Demain, l’intelligence artificielle au pouvoir ?

Biohacking : implant de puce sur scène pour créer un cyborg humain

Biohacking : implant de puce sur scène pour créer un cyborg humain

Le Biohacking Live Human Chip Implant a eu lieu au 4YFN Barcelone 2019 avec Edgar Pons de Nanoboost et Ghislaine Boddington de body>data>space.

Un homme s’est porté volontaire pour se faire implanter une puce sous sa peau sur scène et un autre homme, qui avait déjà subi la procédure, a montré comment il pouvait effectuer un paiement en utilisant son smartphone.

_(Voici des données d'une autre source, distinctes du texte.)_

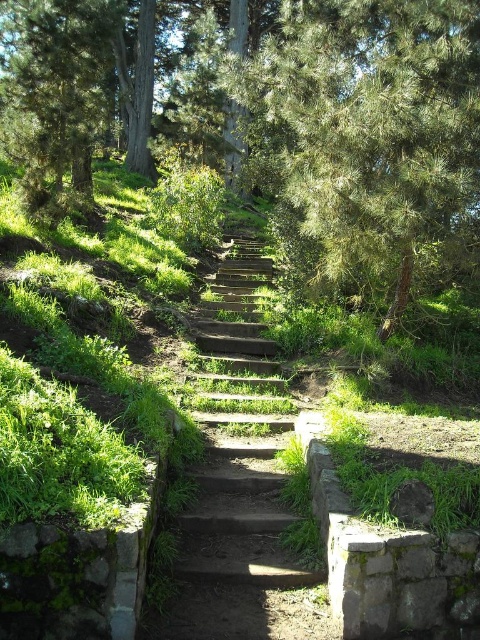 You are standing at the bottom of the wooden stairs at center and want to walk towards the green textured pine forest at center. Which direction should you face to move towards it?

You should face away from the wooden stairs at center because the green textured pine forest at center is further away from you, meaning it is located behind the stairs.

You are standing at the bottom of the stone steps and want to reach the green textured pine forest at center. Which direction should you move in to get there?

To reach the green textured pine forest at center, you should move upward along the stone steps since it is located at point [347,132], which is higher up in the scene.

You are standing on the stone steps in the image and looking towards the center. What do you see at the point marked by the coordinates (347, 132)?

At the coordinates (347, 132), you will find the green textured pine forest at center. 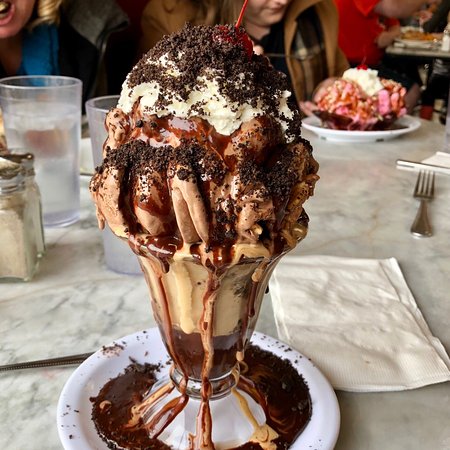 Locate an element on the screen. clear plastic cup is located at coordinates (38, 95), (95, 116). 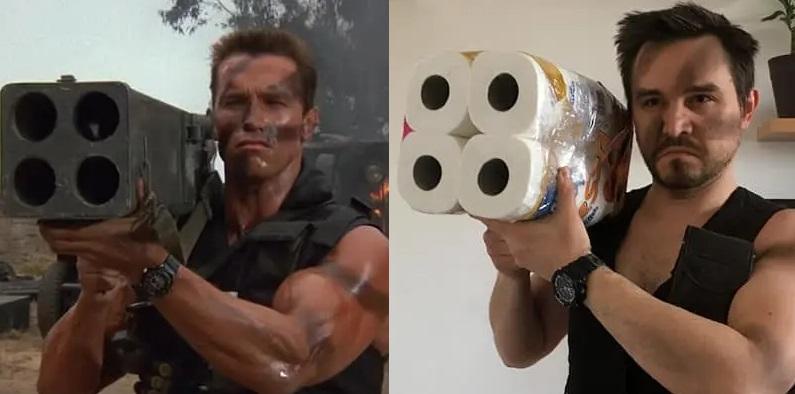 At what (x,y) coordinates should I click in order to perform the action: click on paper towel roll. Please return your answer as a coordinate pair (x, y). The height and width of the screenshot is (394, 795). Looking at the image, I should click on (444, 197), (471, 161), (483, 118), (440, 71). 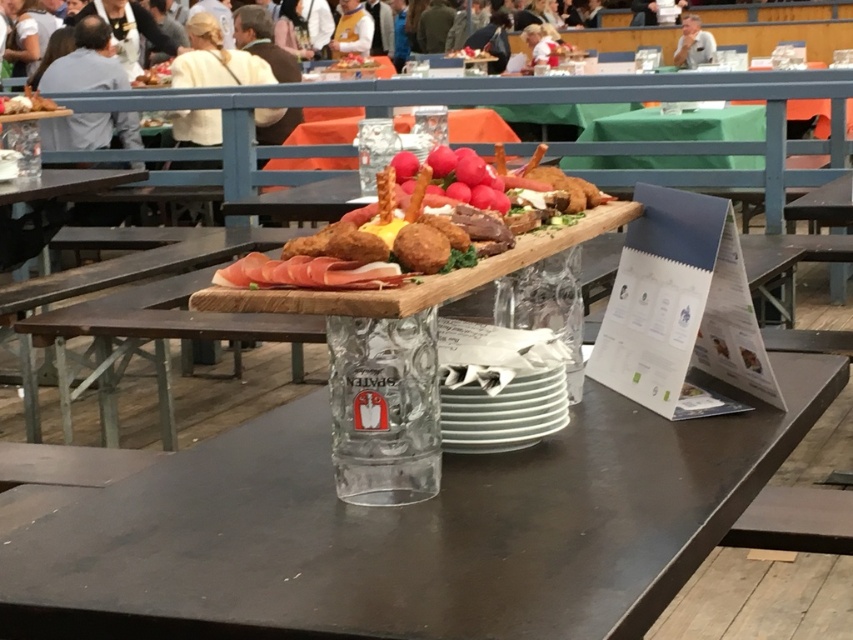 Can you confirm if transparent glass at center is bigger than golden fried croquettes at center?

Correct, transparent glass at center is larger in size than golden fried croquettes at center.

Which is behind, point (142, 627) or point (332, 196)?

Point (332, 196)

In order to click on transparent glass at center in this screenshot , I will do (407, 531). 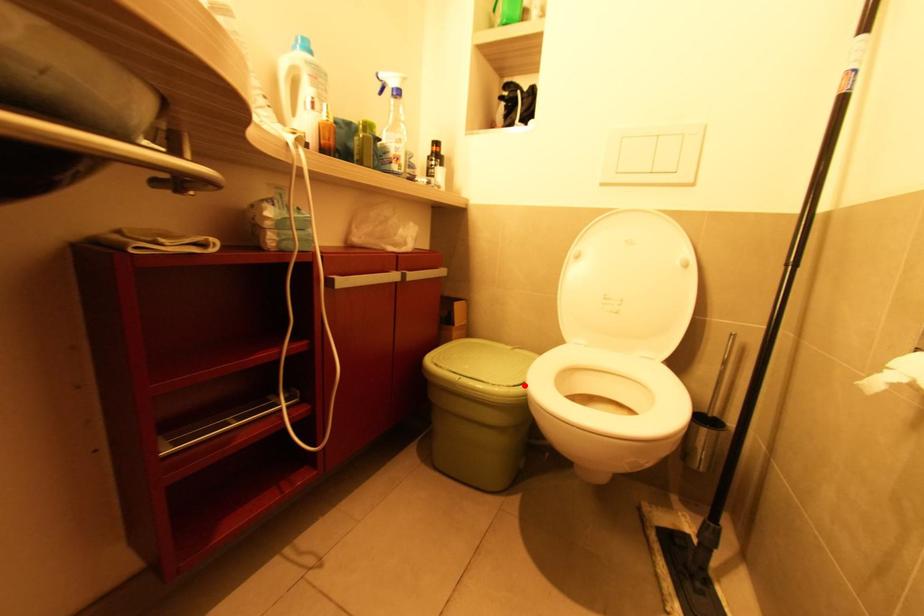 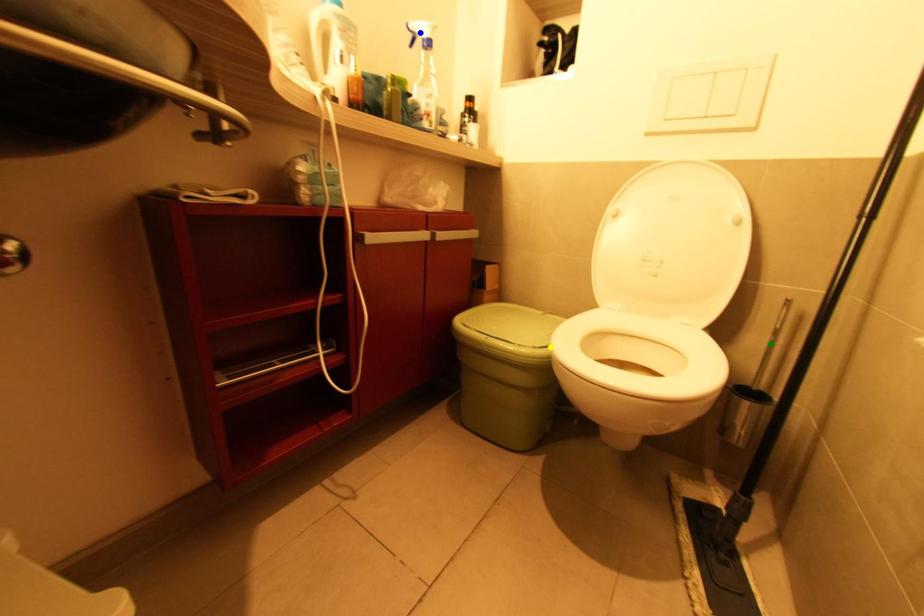 Question: I am providing you with two images of the same scene from different viewpoints. A red point is marked on the first image. You are given multiple points on the second image. Which mark in image 2 goes with the point in image 1?

Choices:
 (A) green point
 (B) blue point
 (C) yellow point

Answer: (C)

Edgar Pons a déclaré avoir décidé de se faire implanter une puce RFID, car elle contenait des informations d’identification lui permettant d’ouvrir la porte de sa maison.

Lors de la présentation au Mobile World Congress, organisé par la banque espagnole Sabadell, un homme nommé Pau, déjà équipé d’une puce, a effectué un paiement en plaçant son smartphone sur la peau recouvrant la puce.

“Ce que nous voyons aujourd’hui, c’est ce qui pourrait être l’avenir des paiements“, a déclaré Anna Puigoriol, directrice des services financiers chez Sabadell.

C’est l’heure du Biohacking ! L’avenir de l’espèce humaine est ici. Joignez-vous à nous pour créer un “cyborg” humain sous vos yeux ! Nous implanterons une puce RFID dans la main d’un sujet volontaire et testerons sa fonctionnalité ! Nous parlerons de l’avenir du biohacking et de la modification humaine et de la façon dont cela affectera nos vies à long terme. Que se passe-t-il dans le monde du biohacking en ce moment ? Que pouvez-vous faire pour vous biohacker ? En quoi consiste l’avenir du biohacking ?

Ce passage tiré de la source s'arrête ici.